» Information shown
•••••

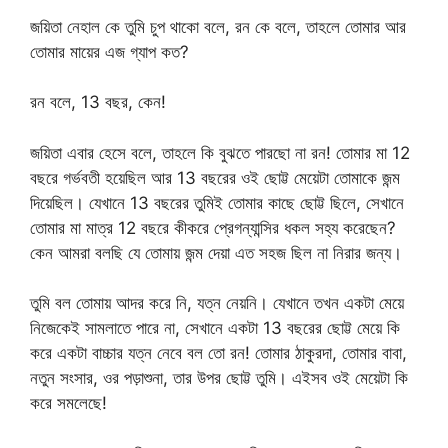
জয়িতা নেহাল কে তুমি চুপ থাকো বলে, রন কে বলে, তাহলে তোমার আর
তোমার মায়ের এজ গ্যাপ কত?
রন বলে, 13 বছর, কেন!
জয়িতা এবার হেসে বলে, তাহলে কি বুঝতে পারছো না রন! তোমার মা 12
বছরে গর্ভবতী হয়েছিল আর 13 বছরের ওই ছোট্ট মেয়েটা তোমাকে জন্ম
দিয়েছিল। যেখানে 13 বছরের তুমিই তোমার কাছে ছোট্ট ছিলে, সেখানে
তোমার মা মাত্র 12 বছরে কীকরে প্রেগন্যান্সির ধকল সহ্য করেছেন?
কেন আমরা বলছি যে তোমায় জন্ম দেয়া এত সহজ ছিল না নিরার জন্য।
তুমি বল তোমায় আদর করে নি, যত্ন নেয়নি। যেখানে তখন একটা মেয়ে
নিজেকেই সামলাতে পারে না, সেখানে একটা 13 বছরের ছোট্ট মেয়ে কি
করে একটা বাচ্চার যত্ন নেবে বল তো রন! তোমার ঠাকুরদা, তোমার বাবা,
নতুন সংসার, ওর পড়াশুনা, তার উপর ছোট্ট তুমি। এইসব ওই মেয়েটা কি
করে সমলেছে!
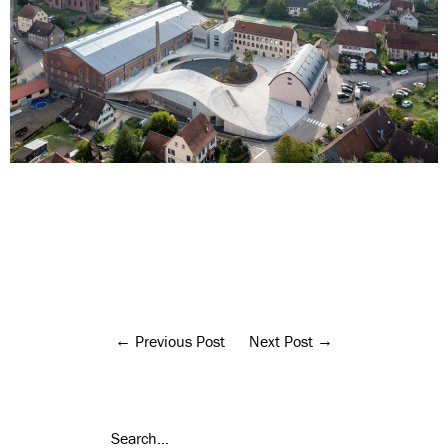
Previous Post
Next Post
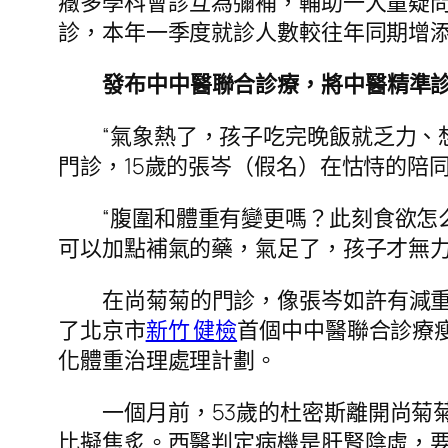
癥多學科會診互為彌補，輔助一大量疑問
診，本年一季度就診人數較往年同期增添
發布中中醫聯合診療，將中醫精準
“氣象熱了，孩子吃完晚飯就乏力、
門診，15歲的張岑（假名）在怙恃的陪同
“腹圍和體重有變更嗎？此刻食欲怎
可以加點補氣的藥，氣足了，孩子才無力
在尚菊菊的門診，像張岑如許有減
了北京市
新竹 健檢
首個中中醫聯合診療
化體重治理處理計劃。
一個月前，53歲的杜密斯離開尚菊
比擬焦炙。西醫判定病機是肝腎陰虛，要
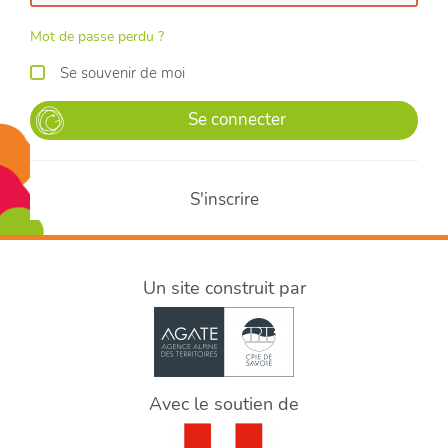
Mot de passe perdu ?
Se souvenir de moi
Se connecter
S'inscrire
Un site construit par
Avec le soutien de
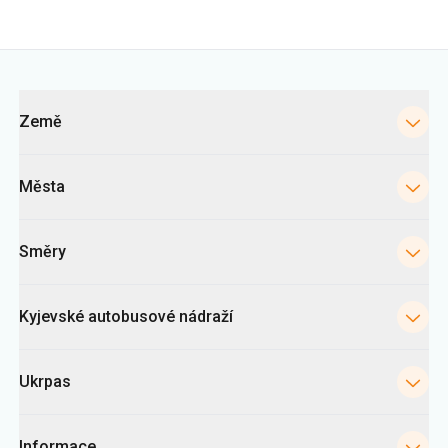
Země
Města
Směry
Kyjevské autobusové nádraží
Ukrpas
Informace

•••••

Output the entries exactly and keep every picture out of them.

» Task output
জয়িতা নেহাল কে তুমি চুপ থাকো বলে, রন কে বলে, তাহলে তোমার আর
তোমার মায়ের এজ গ্যাপ কত?
রন বলে, 13 বছর, কেন!
জয়িতা এবার হেসে বলে, তাহলে কি বুঝতে পারছো না রন! তোমার মা 12
বছরে গর্ভবতী হয়েছিল আর 13 বছরের ওই ছোট্ট মেয়েটা তোমাকে জন্ম
দিয়েছিল। যেখানে 13 বছরের তুমিই তোমার কাছে ছোট্ট ছিলে, সেখানে
তোমার মা মাত্র 12 বছরে কীকরে প্রেগন্যান্সির ধকল সহ্য করেছেন?
কেন আমরা বলছি যে তোমায় জন্ম দেয়া এত সহজ ছিল না নিরার জন্য।
তুমি বল তোমায় আদর করে নি, যত্ন নেয়নি। যেখানে তখন একটা মেয়ে
নিজেকেই সামলাতে পারে না, সেখানে একটা 13 বছরের ছোট্ট মেয়ে কি
করে একটা বাচ্চার যত্ন নেবে বল তো রন! তোমার ঠাকুরদা, তোমার বাবা,
নতুন সংসার, ওর পড়াশুনা, তার উপর ছোট্ট তুমি। এইসব ওই মেয়েটা কি
করে সমলেছে!
Previous Post
Next Post
癥多學科會診互為彌補，輔助一大量疑問
診，本年一季度就診人數較往年同期增添
發布中中醫聯合診療，將中醫精準
“氣象熱了，孩子吃完晚飯就乏力、
門診，15歲的張岑（假名）在怙恃的陪同
“腹圍和體重有變更嗎？此刻食欲怎
可以加點補氣的藥，氣足了，孩子才無力
在尚菊菊的門診，像張岑如許有減
了北京市
新竹 健檢
首個中中醫聯合診療
化體重治理處理計劃。
一個月前，53歲的杜密斯離開尚菊
比擬焦炙。西醫判定病機是肝腎陰虛，要
Mot de passe perdu ?
Se souvenir de moi
Se connecter
S'inscrire
Un site construit par
Avec le soutien de
Země
Města
Směry
Kyjevské autobusové nádraží
Ukrpas
Informace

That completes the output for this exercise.